Hier matin, le candidat avait invité les journalistes à l'ébénisterie Rémi-Pierre du secteur Grand-Mère, afin de présenter son plan d'action pour rehausser la santé économique de la ville.
Il s'inquiète de l'érosion de l'emploi à Shawinigan par rapport à la Mauricie, d'autant plus que le bilan de la région ne reluit pas particulièrement dans l'ensemble du Québec.
Selon le dernier relevé de Statistique Canada qui s'appuie sur le recensement de 2006, le taux d'emploi à Shawinigan s'établit à 47,8% et le taux d'activité, à 52,5%. Dans les deux cas, il s'agit d'un retard de cinq points par rapport à la Mauricie.
Pour combler cet écart, M. Angers propose un programme en quatre volets.
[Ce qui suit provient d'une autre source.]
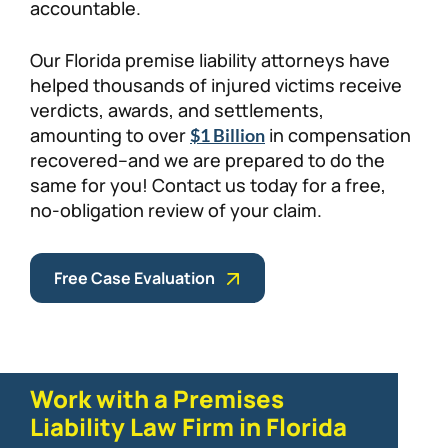
accountable.
Our Florida premise liability attorneys have
helped thousands of injured victims receive
verdicts, awards, and settlements,
amounting to over
in compensation
$1 Billion
recovered–and we are prepared to do the
same for you! Contact us today for a free,
no-obligation review of your claim.
Free Case Evaluation
Work with a Premises
Liability Law Firm in Florida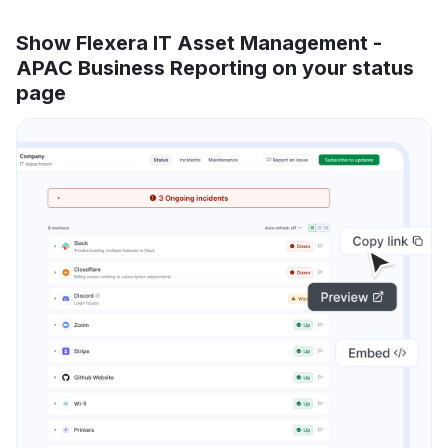
Show Flexera IT Asset Management -
APAC Business Reporting on your status
page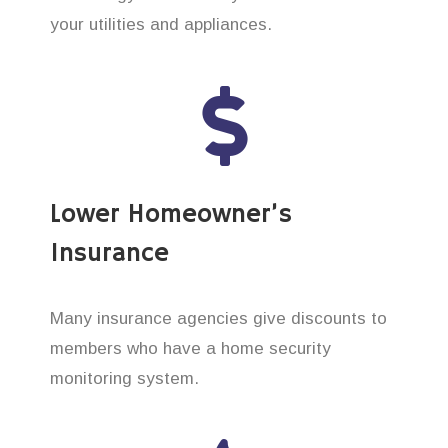
your utilities and appliances.
Lower Homeowner’s
Insurance
Many insurance agencies give discounts to
members who have a home security
monitoring system.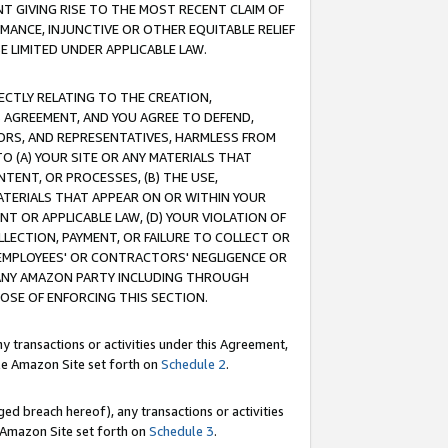
T GIVING RISE TO THE MOST RECENT CLAIM OF
RMANCE, INJUNCTIVE OR OTHER EQUITABLE RELIEF
E LIMITED UNDER APPLICABLE LAW.
RECTLY RELATING TO THE CREATION,
S AGREEMENT, AND YOU AGREE TO DEFEND,
CTORS, AND REPRESENTATIVES, HARMLESS FROM
TO (A) YOUR SITE OR ANY MATERIALS THAT
TENT, OR PROCESSES, (B) THE USE,
ATERIALS THAT APPEAR ON OR WITHIN YOUR
NT OR APPLICABLE LAW, (D) YOUR VIOLATION OF
LLECTION, PAYMENT, OR FAILURE TO COLLECT OR
R EMPLOYEES' OR CONTRACTORS' NEGLIGENCE OR
 ANY AMAZON PARTY INCLUDING THROUGH
POSE OF ENFORCING THIS SECTION.
y transactions or activities under this Agreement,
ble Amazon Site set forth on
Schedule 2
.
ed breach hereof), any transactions or activities
le Amazon Site set forth on
Schedule 3
.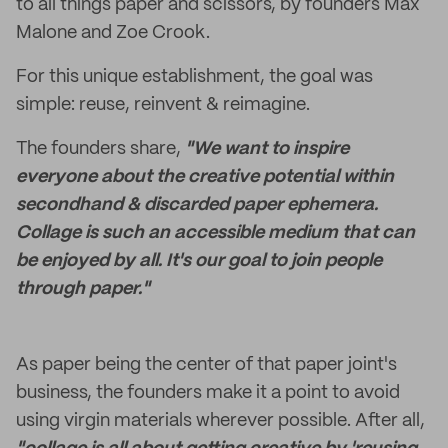
to all things paper and scissors, by founders Max
Malone and Zoe Crook.
For this unique establishment, the goal was
simple: reuse, reinvent & reimagine.
The founders share,
"We want to inspire
everyone about the creative potential within
secondhand & discarded paper ephemera.
Collage is such an accessible medium that can
be enjoyed by all. It's our goal to join people
through paper."
As paper being the center of that paper joint's
business, the founders make it a point to avoid
using virgin materials wherever possible. After all,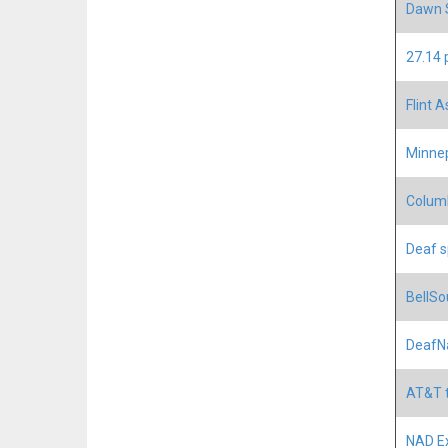
Dawn S
27.14 
Flint A
Minnep
Columb
Deaf s
BellSo
DeafNa
AT&T t
NAD Ex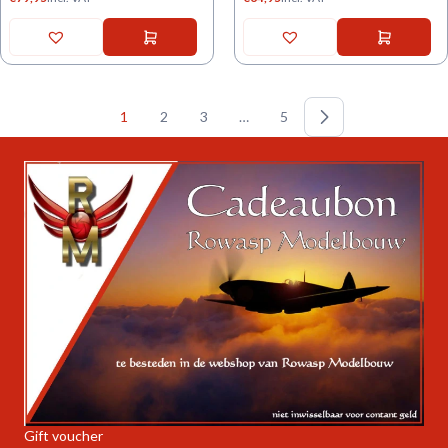
1
2
3
…
5
Gift voucher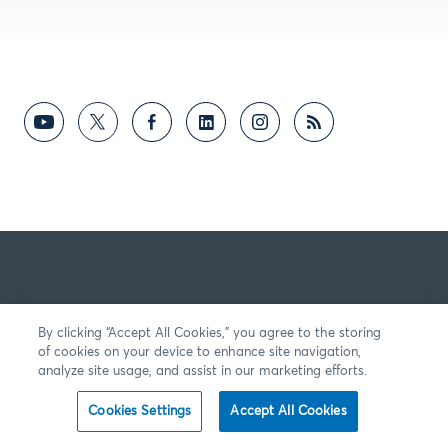
By clicking “Accept All Cookies,” you agree to the storing
of cookies on your device to enhance site navigation,
analyze site usage, and assist in our marketing efforts.
Cookies Settings
Accept All Cookies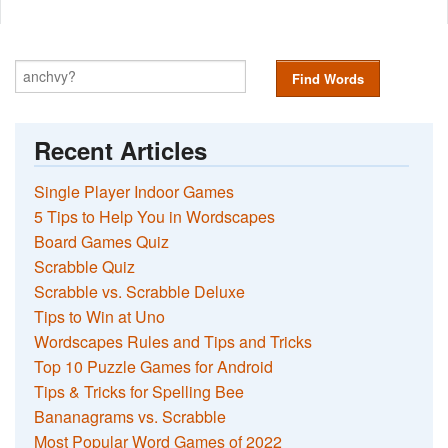
Find Words
Recent Articles
Single Player Indoor Games
5 Tips to Help You in Wordscapes
Board Games Quiz
Scrabble Quiz
Scrabble vs. Scrabble Deluxe
Tips to Win at Uno
Wordscapes Rules and Tips and Tricks
Top 10 Puzzle Games for Android
Tips & Tricks for Spelling Bee
Bananagrams vs. Scrabble
Most Popular Word Games of 2022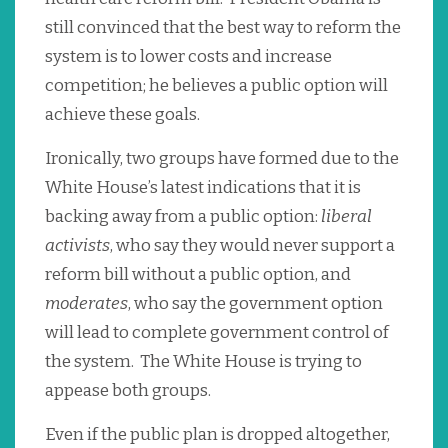
still convinced that the best way to reform the
system is to lower costs and increase
competition; he believes a public option will
achieve these goals.
Ironically, two groups have formed due to the
White House’s latest indications that it is
backing away from a public option:
liberal
activists
, who say they would never support a
reform bill without a public option, and
moderates
, who say the government option
will lead to complete government control of
the system. The White House is trying to
appease both groups.
Even if the public plan is dropped altogether,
Sa priorité consisterait à travailler au maintien des emplois actuels, qui incluent évidemment ceux de l'aluminerie et de la papeterie, insiste-t-il.
En consolidant cette base, M. Angers considère que 1000 emplois nets pourraient être créés à Shawinigan d'ici 2013. Si ce scénario se concrétise, la ville pourrait rejoindre la moyenne régionale dans les principaux indicateurs du marché du travail.
«Il n'y a aucune raison pour qu'on soit moins bons que les autres à Shawinigan», lance-t-il.
Cet objectif rappelle celui formulé par le directeur général du Centre local de Shawinigan, Luc Arvisais, dans les heures qui avaient suivi l'annonce de la fermeture de l'usine Belgo.
Le 3 décembre 2007, il avait lancé que l'aide sollicitée à Québec, Ottawa et AbitibiBowater pourrait permettre de créer 1500 emplois en 900 jours. Le million de dollars sollicité à chacun de ces partenaires n'a finalement jamais été livré.
Rapprochement
M. Angers se défend bien de prétendre que le CLD de Shawinigan n'a pas fait son travail au cours des dernières années, mais il croit toutefois que l'organisme doit se rapprocher encore davantage des entrepreneurs.
«Il faut faire le tour des entreprises de Shawinigan pour évaluer les besoins», commente-t-il. «Des entrepreneurs nous disent qu'ils auraient aimé voir le CLD. Il faudra accélérer cette recherche d'information auprès des entreprises existantes.»
«On se donnera les outils supplémentaires, des gens qui travailleront concrètement à notre consolidation et au développement de nouvelles entreprises», ajoute-t-il. «Le CLD fait bien son travail, mais il peut aller encore plus loin.»
Pour Michel Angers, la contribution de 300 000$ de la Ville à son bras de développement économique constitue un «minimum». Il ne peut toutefois avancer jusqu'où serait-il prêt à aller.
Pour ses deux dernières priorités, M. Angers attaque de front les méthodes pour brasser des affaires à Shawinigan.
Dans un premier temps, il s'engage à assurer un contact direct entre un investisseur et lui, le directeur général de la Ville ou du Centre local de développement dans un délai de 48 heures.
«On dit toujours que c'est extrêmement difficile d'entrer en contact avec la Ville et j'ai souvent entendu ce reproche depuis le début de la campagne», convient-il. «Les investisseurs auront dorénavant un contact privilégié à Shawinigan.»
Dans le même registre, M. Angers s'engage aussi à réduire les formalités bureaucratiques pour transiger avec les investisseurs. Encore une fois, il refuse de lancer la pierre à l'hôtel de ville pour cette situation.
«Je ne dis pas que la directive n'est pas là actuellement, mais ce que je constate, c'est que c'est toujours un peu compliqué de prendre de l'expansion ici, à tort ou à raison. Moi, je veux travailler sur l'efficacité, la transparence et la rentabilité.»